4. Denormalized Numbers (Subnormals)
Denormalized numbers (subnormal numbers) represent values smaller than $x_{\min}$ by setting the implicit leading bit of the significand to 0 when the exponent is at its minimum value.
Denormalized numbers guarantee the important property $x - y = 0 \Leftrightarrow x = y$ (this property breaks with flush-to-zero underflow).
However, denormalized numbers have fewer significant digits than normalized numbers, and on some processors, arithmetic with denormalized numbers is significantly slower (tens to over 100x), posing a performance concern.
Subnormal performance penalty
On many x86 implementations, arithmetic involving subnormals falls back to microcode and incurs a tens-to-hundreds-of-times slowdown relative to normalized numbers (the exact ratio is strongly processor-generation dependent).
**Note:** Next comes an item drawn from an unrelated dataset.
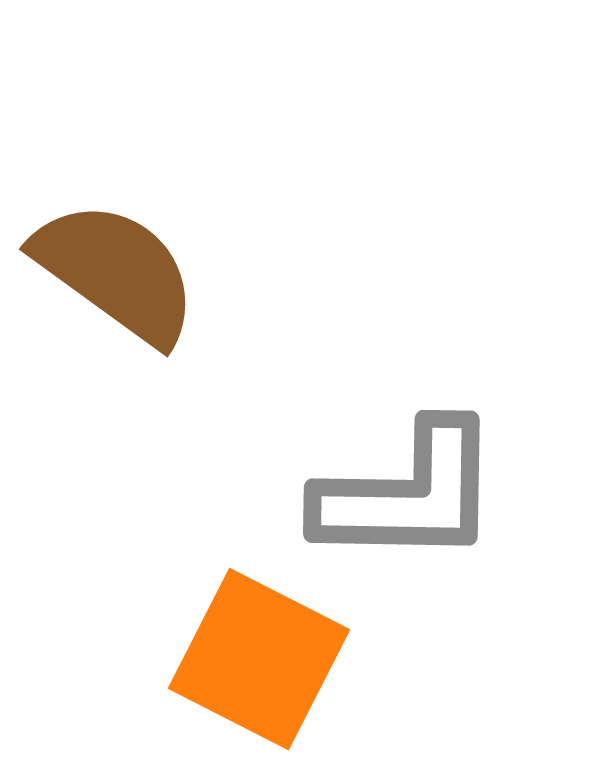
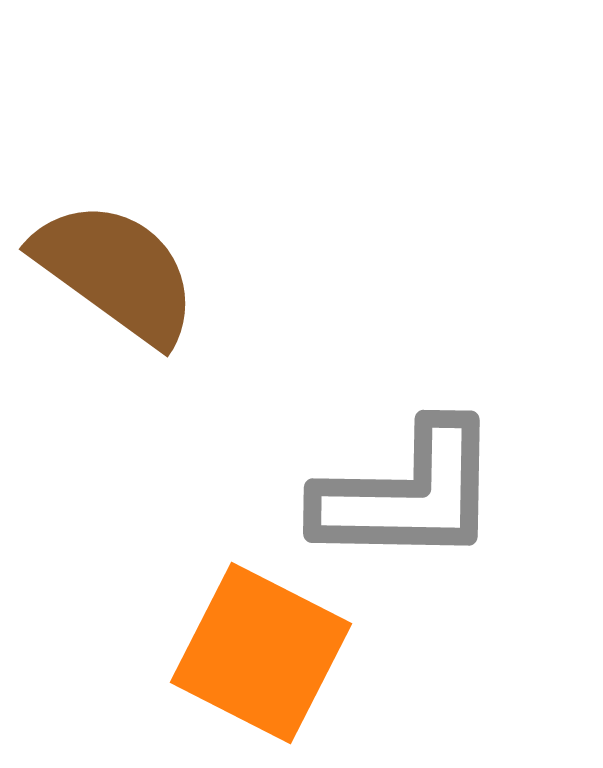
orange square: moved 2 px right, 6 px up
Real-time, DSP, audio, and physics-simulation code often enables FTZ (Flush-to-Zero), trading strict IEEE 754 semantics for throughput:
// Enable FTZ + DAZ via SSE (works on GCC/Clang/MSVC)
#include <xmmintrin.h>
#include <pmmintrin.h>
_MM_SET_FLUSH_ZERO_MODE(_MM_FLUSH_ZERO_ON);
_MM_SET_DENORMALS_ZERO_MODE(_MM_DENORMALS_ZERO_ON);
5. Typical Occurrence Scenarios
Overflow
- Factorials: $170! \approx 7.26 \times 10^{306}$ is within double precision range, but $171! \approx 1.24 \times 10^{309}$ overflows.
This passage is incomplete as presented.